A Personal Tribute to Claude Monet’s 1868 "Etude de Ciel" in Pastels
The discovery sparked a creative fire. After a year, I went on to stage over a dozen art exhibitions, in celebration of Filipiniana themes rendered in the impressionist tradition. I believed my brush danced with light and color, echoing the fleeting beauty Monet captured so effortlessly, although I couldn't say the same with mine, but I was thankful some of them were sold. Though my path eventually shifted toward organizing musical theater productions for elementary schools, the spirit of Monet never left me. His influence became a quiet undercurrent in my teaching, passed on to students who would later become accomplished artists in their own right.
There is something ineffable in Monet’s work that other artists tried to imitate.
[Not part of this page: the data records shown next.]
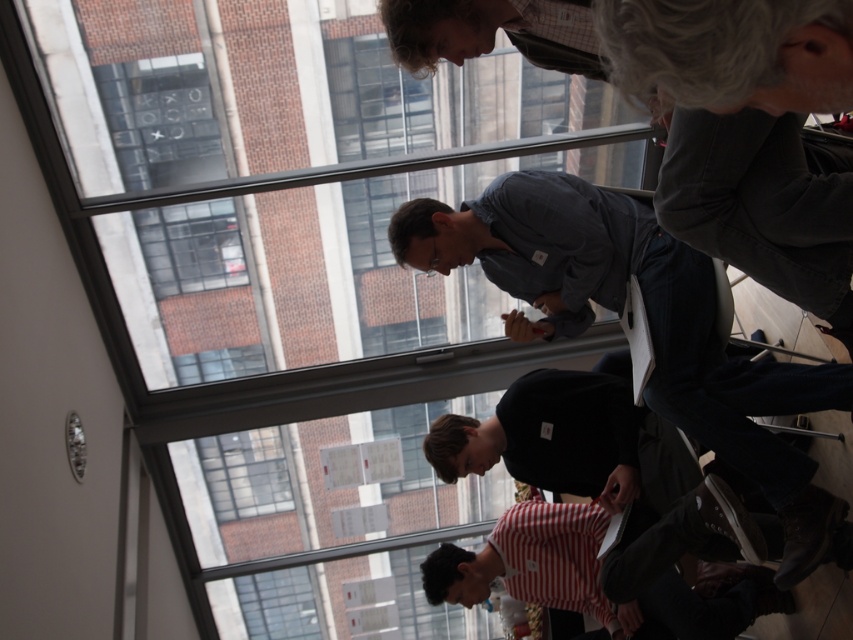 You are standing in the room and want to move from the point at coordinates (814,520) to the point at coordinates (515,586). Which direction should you move to get closer to the window?

You should move towards the point at coordinates (515,586) because it is farther from the viewer compared to the starting point at (814,520), so moving in that direction would take you closer to the window.

You are part of the group in the image and need to locate the denim shirt at center and the striped cotton shirt at lower center. Which one is positioned to the left of the other?

The denim shirt at center is to the left of the striped cotton shirt at lower center.

You are standing in the room and want to hand a document to the person wearing the denim shirt at center and the striped cotton shirt at lower center. Since you can only reach up to shoulder height, will you be able to reach both individuals?

The denim shirt at center is located above the striped cotton shirt at lower center. Since you can only reach up to shoulder height, you can reach the striped cotton shirt at lower center but may not be able to reach the denim shirt at center if it is positioned higher than your shoulder level. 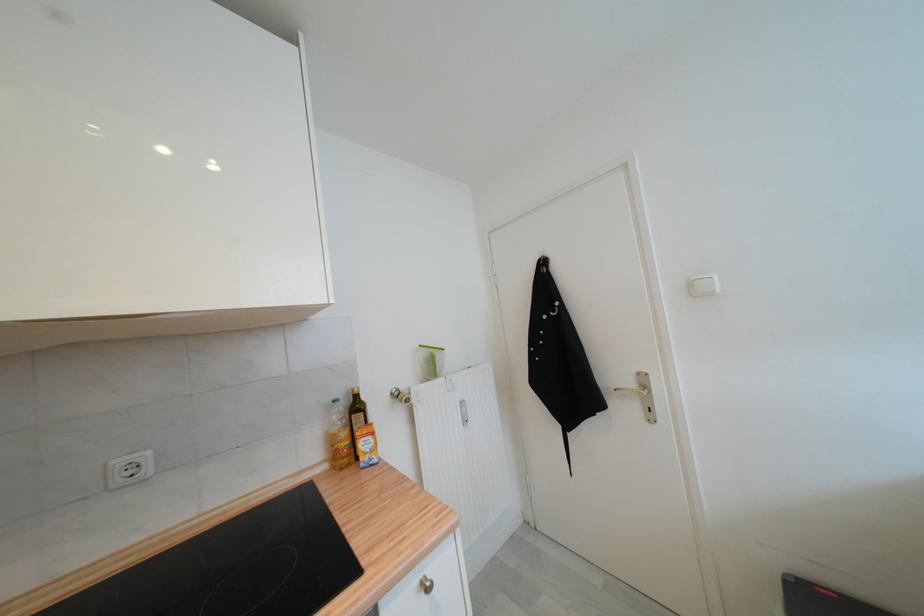 Find where to plugg the white electrical outlet. Please return your answer as a coordinate pair (x, y).

(132, 469) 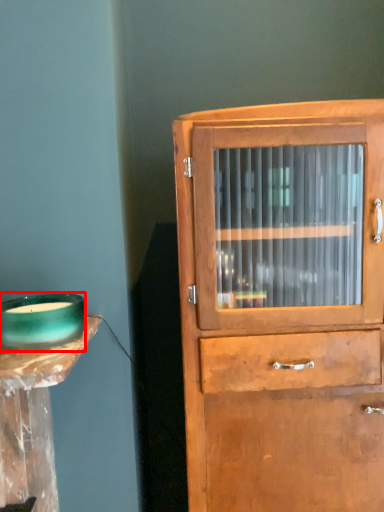 Question: From the image's perspective, where is candle holder (annotated by the red box) located in relation to cupboard in the image?

Choices:
 (A) above
 (B) below

Answer: (A) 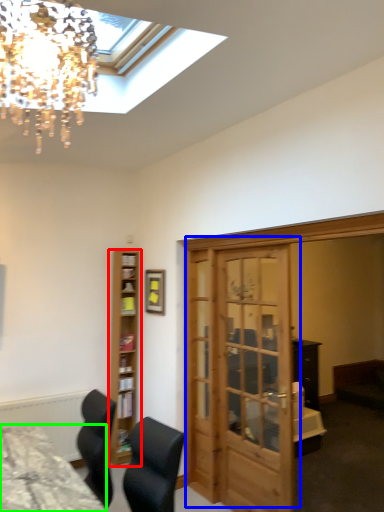 Question: Which object is positioned closest to shelf (highlighted by a red box)? Select from door (highlighted by a blue box) and desk (highlighted by a green box).

Choices:
 (A) door
 (B) desk

Answer: (A) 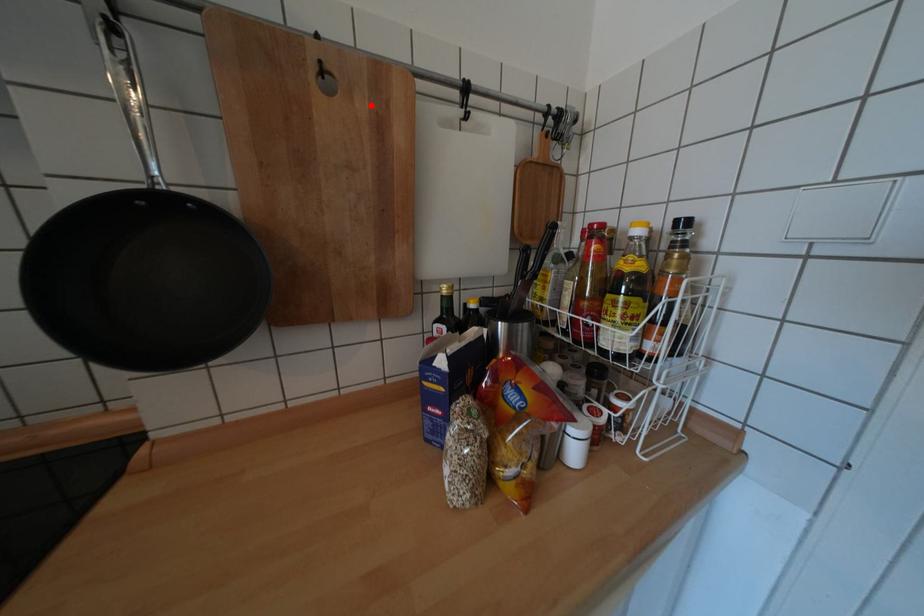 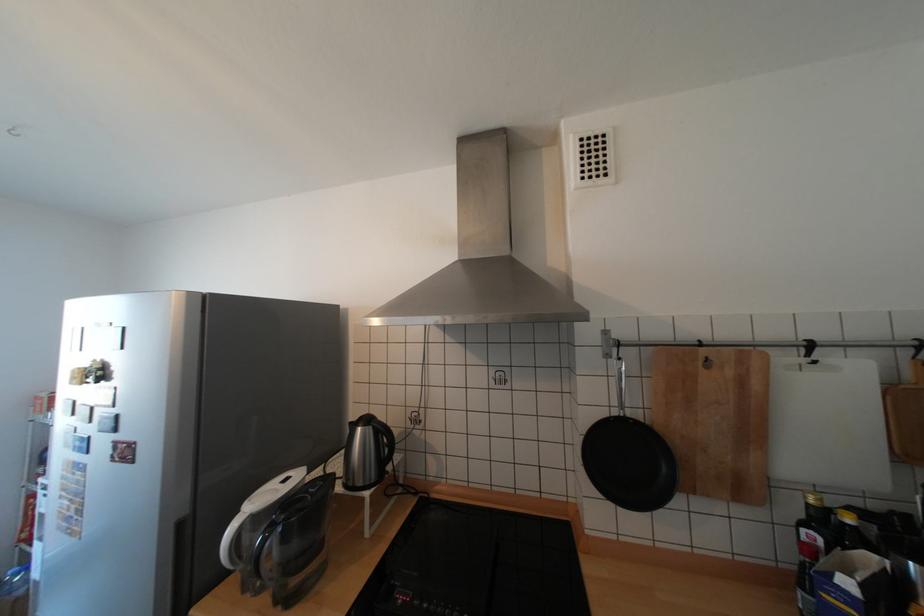 Locate, in the second image, the point that corresponds to the highlighted location in the first image.

(738, 371) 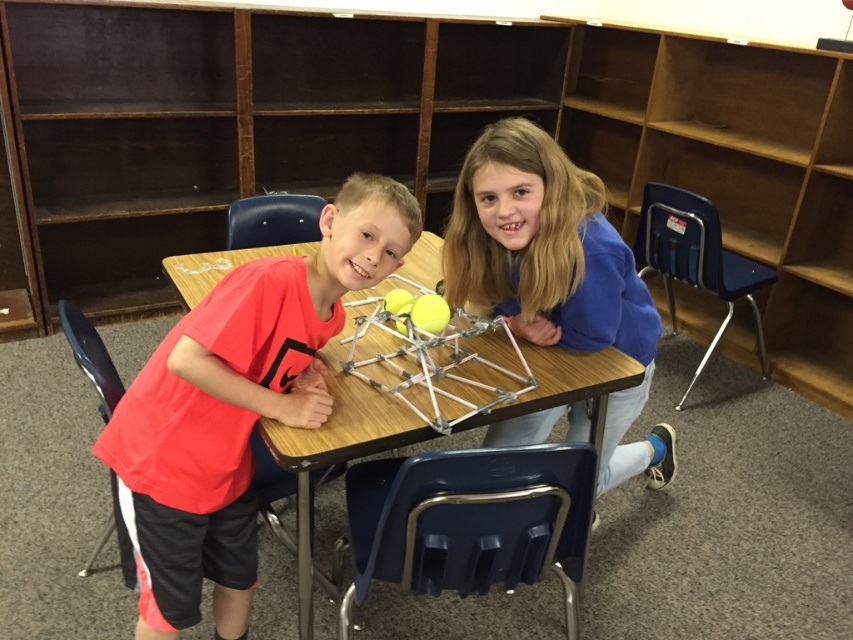 You are a student in the classroom and need to reach the wooden bookshelf at upper center to grab a book. Considering the red matte shirt at center is blocking your view, can you still access the bookshelf?

The wooden bookshelf at upper center is above the red matte shirt at center, so you can still access it since it is positioned higher and not blocked by the shirt.

You are a teacher observing a classroom scene. You notice the red matte shirt at center and the wooden table at center. Which object is positioned lower from the floor?

The red matte shirt at center is below the wooden table at center, so the red matte shirt at center is positioned lower from the floor.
Monet's colors were undoubtedly extraordinary. His style was a kind of visual poetry that captures life in a split second, where joy and melancholy coexist in the shimmer of light. Even in his pastel pieces, the colors fracture and fuse with breathtaking speed, revealing the emotional pulse of a moment just before it vanishes.
Until now, I had never seen this particular pastel work from 1868. To witness it feels like uncovering a precious artifact from an archeological site. I’ve long suspected that there are still undiscovered Monet works scattered across time, waiting to be unearthed, and this piece affirms that hunch. This rediscovery feels like a whisper from nature herself, and a soft kiss from the past.
This pastel work on a dusky sky cools with a quiet fire as it soothes the soul. Monet seems to be offering serenity instead of a spectacle: a gentle conversation with the fading day, a meditation on stillness before the stars emerge. It’s a moment suspended between warmth and coolness, between farewell and renewal.
I am deeply grateful for Mother Nature, for giving us Monet, who had kept on praising her eternal beauty with every stroke of his fingers. And of course, I am joyful that there are emerging impressionists in my own country who continue his ethereal legacy, as true-blue artists who accidentally found themselves spellbound by a glimpse of lights and shadows in his masterpieces.